UNet backbone. U-Net: Convolutional Networks for Biomedical Image Segmentation. https://arxiv.org/pdf/1505.04597.pdf

Parameters

in_channels (int) – Number of input image channels. Default” 3.
base_channels (int) – Number of base channels of each stage. The output channels of the first stage. Default: 64.
num_stages (int) – Number of stages in encoder, normally 5. Default: 5.
strides (Sequence[int 1 | 2]) – Strides of each stage in encoder. len(strides) is equal to num_stages. Normally the stride of the first stage in encoder is 1. If strides[i]=2, it uses stride convolution to downsample in the correspondence encoder stage. Default: (1, 1, 1, 1, 1).
enc_num_convs (Sequence[int]) – Number of convolutional layers in the convolution block of the correspondence encoder stage. Default: (2, 2, 2, 2, 2).
dec_num_convs (Sequence[int]) – Number of convolutional layers in the convolution block of the correspondence decoder stage. Default: (2, 2, 2, 2).
downsamples (Sequence[int]) – Whether use MaxPool to downsample the feature map after the first stage of encoder (stages: [1, num_stages)). If the correspondence encoder stage use stride convolution (strides[i]=2), it will never use MaxPool to downsample, even downsamples[i-1]=True. Default: (True, True, True, True).
enc_dilations (Sequence[int]) – Dilation rate of each stage in encoder. Default: (1, 1, 1, 1, 1).
dec_dilations (Sequence[int]) – Dilation rate of each stage in decoder. Default: (1, 1, 1, 1).
with_cp (bool) – Use checkpoint or not. Using checkpoint will save some memory while slowing down the training speed. Default: False.
conv_cfg (dict | None) – Config dict for convolution layer. Default: None.
norm_cfg (dict | None) – Config dict for normalization layer. Default: dict(type=’BN’).
act_cfg (dict | None) – Config dict for activation layer in ConvModule. Default: dict(type=’ReLU’).
upsample_cfg (dict) – The upsample config of the upsample module in decoder. Default: dict(type=’InterpConv’).
norm_eval (bool) – Whether to set norm layers to eval mode, namely, freeze running stats (mean and var). Note: Effect on Batch Norm and its variants only. Default: False.
dcn (bool) – Use deformable convolution in convolutional layer or not. Default: None.
plugins (dict) – plugins for convolutional layers. Default: None.

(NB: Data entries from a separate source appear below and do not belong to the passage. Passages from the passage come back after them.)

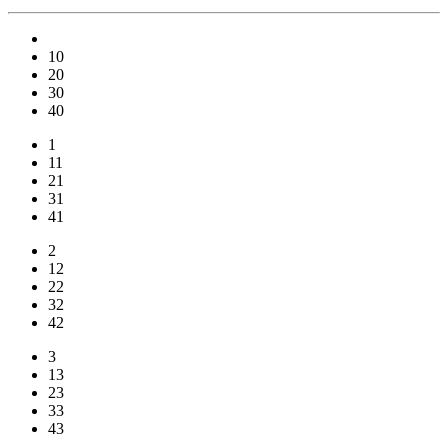
10
20
30
40
1
11
21
31
41
2
12
22
32
42
3
13
23
33
43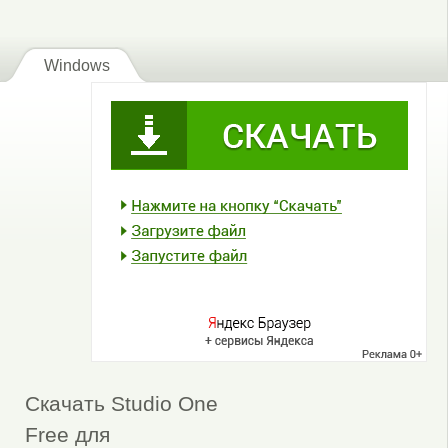
Windows
Скачать Studio One
Free для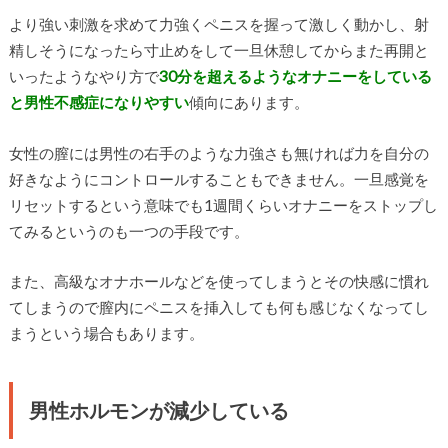
より強い刺激を求めて力強くペニスを握って激しく動かし、射
精しそうになったら寸止めをして一旦休憩してからまた再開と
いったようなやり方で
30分を超えるようなオナニーをしている
と男性不感症になりやすい
傾向にあります。
女性の膣には男性の右手のような力強さも無ければ力を自分の
好きなようにコントロールすることもできません。一旦感覚を
リセットするという意味でも1週間くらいオナニーをストップし
てみるというのも一つの手段です。
また、高級なオナホールなどを使ってしまうとその快感に慣れ
てしまうので膣内にペニスを挿入しても何も感じなくなってし
まうという場合もあります。
男性ホルモンが減少している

Notice:: The input image size should be divisible by the whole downsample rate of the encoder. More detail of the whole downsample rate can be found in UNet._check_input_divisible.

forward(x)[source]¶

Defines the computation performed at every call.

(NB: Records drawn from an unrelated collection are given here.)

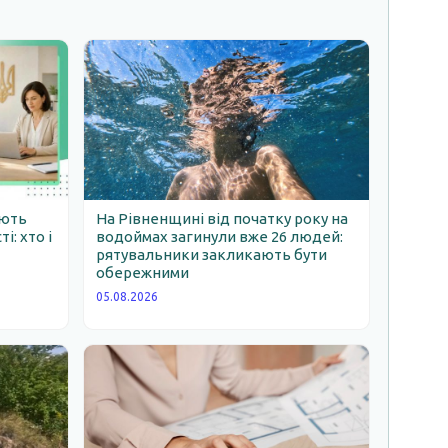
ають
На Рівненщині від початку року на
: хто і
водоймах загинули вже 26 людей:
рятувальники закликають бути
обережними
05.08.2026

Should be overridden by all subclasses.

Note

Although the recipe for forward pass needs to be defined within this function, one should call the Module instance afterwards instead of this since the former takes care of running the registered hooks while the latter silently ignores them.

train(mode=True)[source]¶: Convert the model into training mode while keep normalization layer freezed.